We have enrolled 73 pediatric adrenocortical tumor patients and 3 relatives who developed cancer since the protocol amendment. As observed in the first IPACTR study, more girls than boys enrolled. The median age at diagnosis of ACT was 4.3 years, ranging from 5 to 217 months; 46% of cases were 2.5 years old or younger. Fewer than 7% were 13 years or older at diagnosis. We observed a bilateral lesion in only 1 (1.5%) case. Most ACT cases are sporadic cases. However, we found an association between familial predisposition to ACT and LFS in 9 patients and LFL in 2 patients. As noted in our previous analysis, about 90% of patients had signs and symptoms associated with increased adrenal cortex hormone production. The most common presenting endocrine syndrome was virilization alone or in combination with hypercortisolism (Cushing syndrome). Two (3%) cases presented with aldosteronism (Conn syndrome). In 7 patients with non-functioning tumors (11%), the initial symptoms included abdominal pain, fever, weakness, and weight loss. Only 1 patient was asymptomatic. Two children had clinical manifestations consistent with a diagnosis of BWS.

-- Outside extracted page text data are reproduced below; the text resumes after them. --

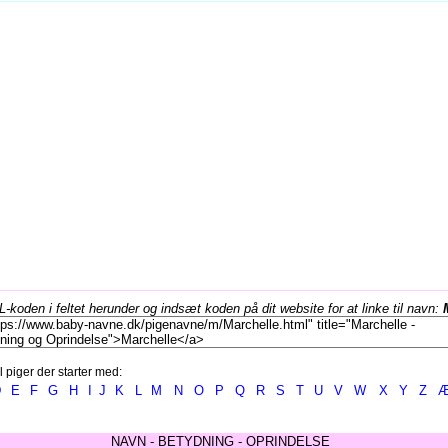
koden i feltet herunder og indsæt koden på dit website for at linke til navn:
l piger der starter med:
D
E
F
G
H
I
J
K
L
M
N
O
P
Q
R
S
T
U
V
W
X
Y
Z
NAVN - BETYDNING - OPRINDELSE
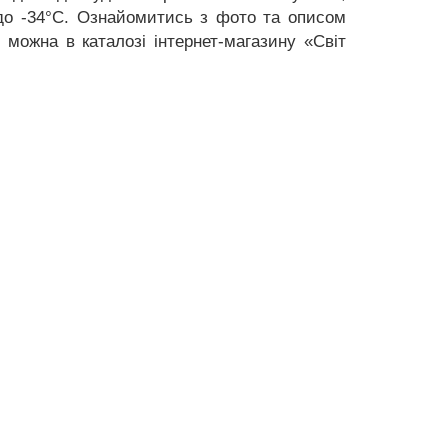
и до -34°C. Ознайомитись з фото та описом
 можна в каталозі інтернет-магазину «Світ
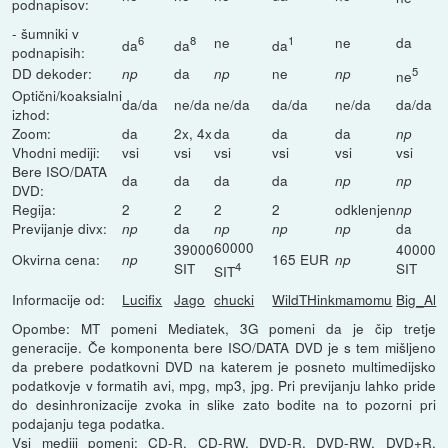
podnapisov:
- šumniki v
6
8
ne
1
ne
da
da
da
da
podnapisih:
DD dekoder:
da
ne
5
np
np
np
ne
Optični/koaksialni
da/da
ne/da
ne/da
da/da
ne/da
da/da
izhod:
Zoom:
da
2x, 4x
da
da
da
np
Vhodni mediji:
vsi
vsi
vsi
vsi
vsi
vsi
Bere ISO/DATA
da
da
da
da
np
np
DVD:
Regija:
2
2
2
2
odklenjen
np
Previjanje divx:
da
da
np
np
np
np
60000
39000
40000
Okvirna cena:
165 EUR
np
np
SIT
4
SIT
SIT
Informacije od:
Lucifix
Jago
chucki
WildTHink
mamomu
Big_Al
Opombe: MT pomeni Mediatek, 3G pomeni da je čip tretje
generacije. Če komponenta bere ISO/DATA DVD je s tem mišljeno
da prebere podatkovni DVD na katerem je posneto multimedijsko
podatkovje v formatih avi, mpg, mp3, jpg. Pri previjanju lahko pride
do desinhronizacije zvoka in slike zato bodite na to pozorni pri
podajanju tega podatka.
Vsi mediji pomeni: CD-R, CD-RW, DVD-R, DVD-RW, DVD+R,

Of these cases, tumor weight was ≤200 g in 68.7% of cases. At diagnosis, 43% of cases were stage I, 24% were stage II, 24% were stage III, and 9% were stage IV (with metastases). The most frequent sites of metastasis were the lungs, liver, and distant lymph nodes. Tumor spillage during surgery occurred in 11 cases; 7 of those were localized disease (stage I or II) and 4 were stage III.
The primary physicians for all ACT patients enrolled on the study made the treatment decisions. In 79% of cases, surgical excision at the time of initial evaluation and no adjuvant chemotherapy was reported. Patients with a high risk of relapse were treated with chemotherapy, including mitotane. Survival analysis is not available at this time.